Who is the first person who comes to mind when you think of atheism?
Mind you, that doesn’t mean the person is the most famous atheist. Just the name that comes up when you think of the word.
The Pew Research Center asked that question, along with similar ones concerning the major world religions, and they just released the responses. It won’t surprise you to learn that Buddhism prompted Buddha (55% of respondents said that) or that Catholicism led to the Pope (47%).
Perhaps it’s a bit surprising that 21% associated Billy Graham with Evangelical Protestantism, more than any other single person, given that he died in 2018 and stopped preaching regularly long before then, though many of the more prominent evangelicals today are better known for politics than religion.
But when it came to atheism, the one name that came to mind more than any other was…
6% of Americans thought “Satan” when prompted with “atheism.” Which doesn’t even make sense. But there you go.
51% of Americans couldn’t think of anyone, 10% said it was someone they knew personally (i.e. someone who’s not famous), 26% gave a smattering of random answers (i.e. people who aren’t famous enough), and 4% each said Richard Dawkins and Madalyn Murray O’Hair (who was murdered in 1995).
There were some other names on the longer results list, many of whom were included in that 26% of random answers.
There’s astrophysicist Stephen Hawking (2%), comedian Bill Maher (2%), author Christopher Hitchens (1%)… and, for whatever reason, Jesus (1%).
President Barack Obama, who is Christian — or “Muslim,” if you’re an ignorant Republican — also got a few undeserved mentions (less than 1%).
The big takeaway for me is that there really isn’t any prominent atheist these days — the sort of person who can cut through the atheism-only bubble and talk about it to a mainstream audience. The names that come up today are probably the same ones that would’ve come up a decade ago. Atheists aren’t as well known because atheism has become less of an issue since the “New Atheism” hype in the mid-2000s.
These results come from the same survey in which people were asked about their religious knowledge. As you may recall, Jewish respondents fared the best, closely followed by atheists and agnostics. But none of the groups did exceptionally well.
Many people don’t know much about religion, period. So it’s no wonder that the most famous people associated with various belief systems aren’t necessarily ones that make sense. No living (or even recently alive) Jewish person made the popularity list. Even for evangelicals, the big names who were alive this century were Graham and Jerry Falwell (the despicable dead one, not his despicable son).

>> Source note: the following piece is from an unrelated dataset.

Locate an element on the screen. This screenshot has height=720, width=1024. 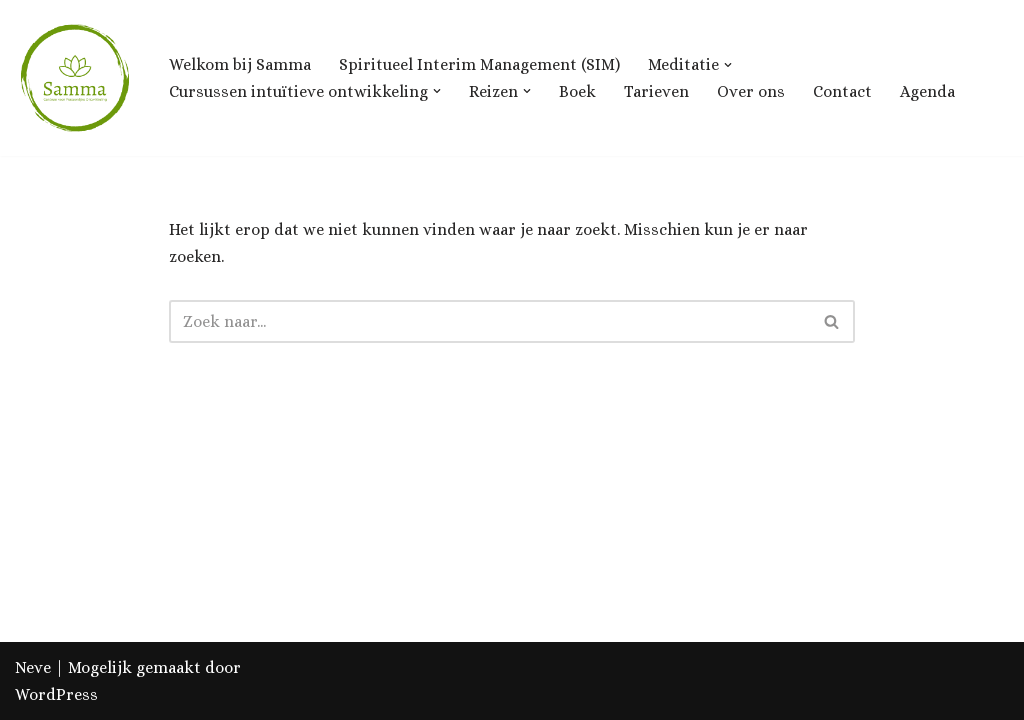
WordPress is located at coordinates (56, 694).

Or, if you want to spin that in a good way, it means there are openings for people who speak about their religious views to break into the American consciousness regardless of background. Just as we can always use strong science communicators, it would be wonderful to have a (literally new) atheist who can break through our own bubble, who the media can turn to for comment, and who isn’t cringe-worthy in a variety of other ways. It’s not something you can just volunteer for, but it starts by finding a way to advocate those views in a way that doesn’t turn the whole world against you.
At least we can hope for that. The alternative is having an atheist version of Falwell, the sort of person you have to constantly apologize for instead of point to when your belief comes up.